Union Deputy Minister for Home, Education and Social Welfare
- In office 1967–1972
- Prime Minister: Indira Gandhi

Member of Parliament (Lok Sabha)
- In office 1957–1962
- Succeeded by: P. G. Karuthiruman
- Constituency: Gobichettipalayam

Member of Parliament (Rajya Sabha)
- In office 1962–1974

Member of Parliament (Lok Sabha)
- In office 1977–1980
- Preceded by: P. A. Saminathan
- Succeeded by: C.Chinnaswamy
- Constituency: Gobichettipalayam

Personal details
- Born: 1922 Kugalur, Gobichettipalayam, Madras, British India
- Died: 4 December 2004 (aged 82) Gobichettipalayam, Tamil Nadu, India
- Party: Indian National Congress
- Profession: Lawyer, activist, freedom fighter

= K. S. Ramaswamy =

Indian politician

K. S. Ramaswamy Gounder (ராமசாமி கவுண்டர்) (1922 – 4 December 2004) was an Indian politician and former Member of Parliament elected from Tamil Nadu. He was elected to the Lok Sabha from Gobichettipalayam constituency as an Indian National Congress candidate in 1957 and 1977 election. He was the union deputy minister for Home, Education and Social Welfare in Indira Gandhi's ministry. He is the son of the freedom fighter K.K Subbanna Gounder. He was appointed President of Tamil Nadu Congress Committee. He was awarded Chevalier and Sir.

==Political life==
Ramaswamy was a Member of the Second and Sixth Lok Sabhas from 1957 to 1962 and 1977 to 1979, representing the Gobichettipalayam constituency of Tamil Nadu. Ramaswamy was also a Member of Rajya Sabha from 1962 to 1974, representing the State of Tamil Nadu. An able administrator, he served as a Union Deputy Minister in the Ministries of Home Affairs and Education and Social Welfare from 1967 to 1971 and 1971 to 1972 respectively.
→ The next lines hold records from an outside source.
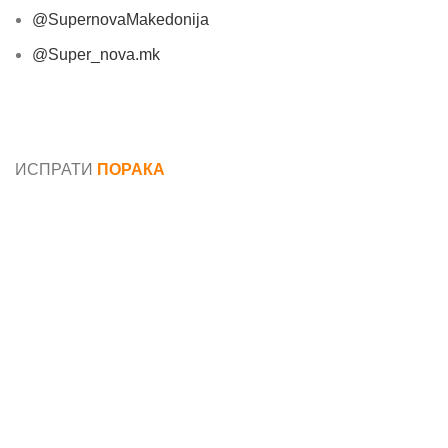
@SupernovaMakedonija
@Super_nova.mk
Општи услови и политика за заштита на лични
податоци
ИСПРАТИ
ПОРАКА
Име*
Е-маил*
Порака*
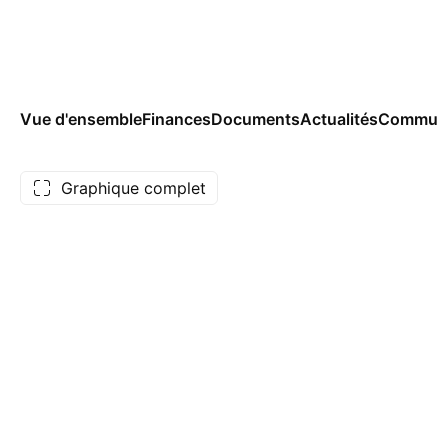
Vue d'ensemble
Finances
Documents
Actualités
Commun
Graphique complet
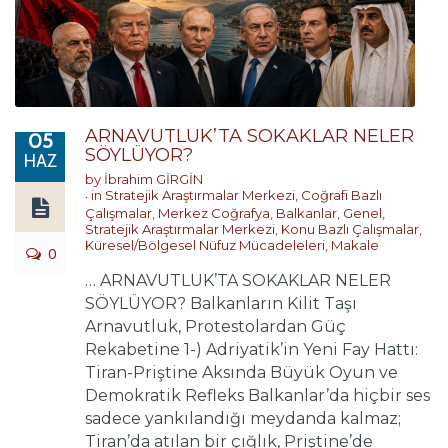
ARNAVUTLUK’TA SOKAKLAR NELER
05
SÖYLÜYOR?
HAZ
by
İbrahim GİRGİN
in
Stratejik Araştırmalar Merkezi
,
Coğrafi Bazlı
Çalışmalar
,
Merkez Coğrafya
,
Balkanlar
,
Genel
,
Stratejik Araştırmalar Merkezi
,
Konu Bazlı Çalışmalar
,
Küresel/Bölgesel Nüfuz Mücadeleleri
,
Makale
0
… ARNAVUTLUK’TA SOKAKLAR NELER
SÖYLÜYOR? Balkanların Kilit Taşı
Arnavutluk, Protestolardan Güç
Rekabetine 1-) Adriyatik’in Yeni Fay Hattı:
Tiran-Priştine Aksında Büyük Oyun ve
Demokratik Refleks Balkanlar’da hiçbir ses
sadece yankılandığı meydanda kalmaz;
Tiran’da atılan bir çığlık, Priştine’de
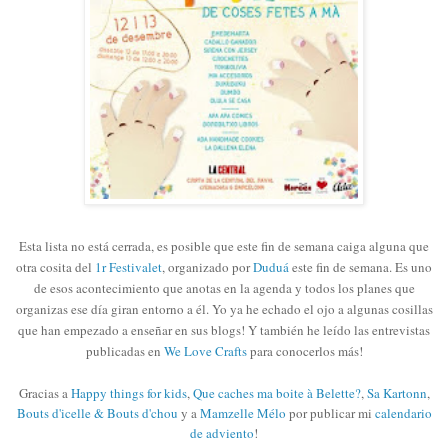
Esta lista no está cerrada, es posible que este fin de semana caiga alguna que
otra cosita del
1r Festivalet
, organizado por
Duduá
este fin de semana. Es uno
de esos acontecimiento que anotas en la agenda y todos los planes que
organizas ese día giran entorno a él. Yo ya he echado el ojo a algunas cosillas
que han empezado a enseñar en sus blogs! Y también he leído las entrevistas
publicadas en
We Love Crafts
para conocerlos más!
Gracias a
Happy things for kids
,
Que caches ma boite à Belette?
,
Sa Kartonn
,
Bouts d'icelle & Bouts d'chou
y a
Mamzelle Mélo
por publicar mi
calendario
de adviento
!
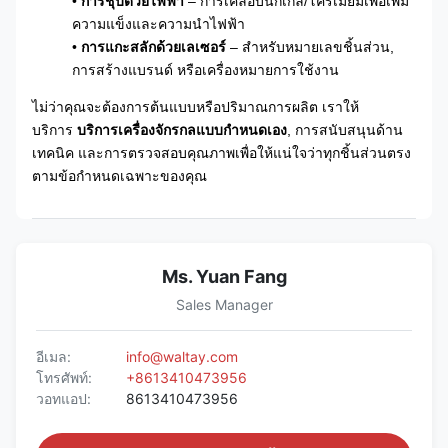
•
การชุบด้วยไฟฟ้า
– การเคลือบนิกเกิล/โครเมียมเพื่อเพิ่ม
ความแข็งและความนำไฟฟ้า
•
การแกะสลักด้วยเลเซอร์
– สำหรับหมายเลขชิ้นส่วน,
การสร้างแบรนด์ หรือเครื่องหมายการใช้งาน
ไม่ว่าคุณจะต้องการต้นแบบหรือปริมาณการผลิต เราให้
บริการ
บริการเครื่องจักรกลแบบกำหนดเอง
, การสนับสนุนด้าน
เทคนิค และการตรวจสอบคุณภาพเพื่อให้แน่ใจว่าทุกชิ้นส่วนตรง
ตามข้อกำหนดเฉพาะของคุณ
Ms. Yuan Fang
Sales Manager
อีเมล:
info@waltay.com
โทรศัพท์:
+8613410473956
วอทแอป:
8613410473956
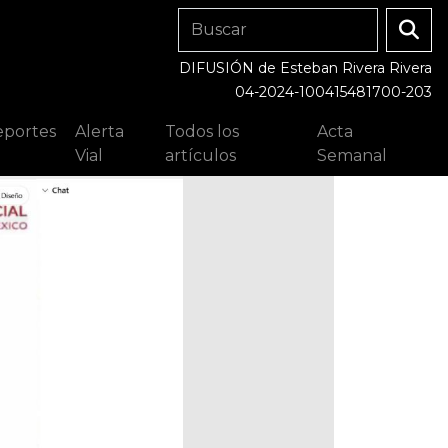
DIFUSIÓN de Esteban Rivera Rivera
04-2024-100415481700-203
portes
Alerta
Todos los
Acta
Vial
artículos
Semanal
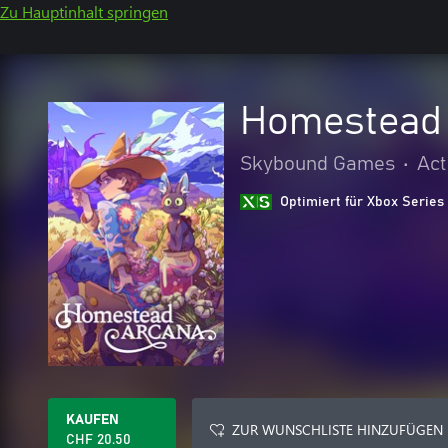
Zu Hauptinhalt springen
Homestead
Skybound Games
•
Act
Optimiert für Xbox Series
KAUFEN
ZUR WUNSCHLISTE HINZUFÜGEN
CHF 20.50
An active parliamentarian, Ramaswamy was a member of the Estimates Committee from 1961 to 1962 and the Joint Committee on Salaries and Allowances of Members of Parliament during the Sixth Lok Sabha from 1977 to 1979.

==Other works==
An agriculturist, advocate and industrialist by profession, Ramaswamy was associated with several social, religious and educational organisations. He was a member of the Delhi Zoological Park Council and the Indian Central Sugarcane Committee from 1960 to 1962; Coffee Board of India in 1966 and Correspondent, Gandhi Kalvi Nilayam High School for many years. He was instrumental in setting up the Gobi Arts and Science College in Gobichettipalayam. He was also associated with the Avinashilingam Institute for Home Science and Higher Education for Women for some years.

A widely travelled person, he headed the Indian Olympic Contingent to the 1972 Munich Olympics. His followers have named an area in Chennai as Chevalier KSR Nagar.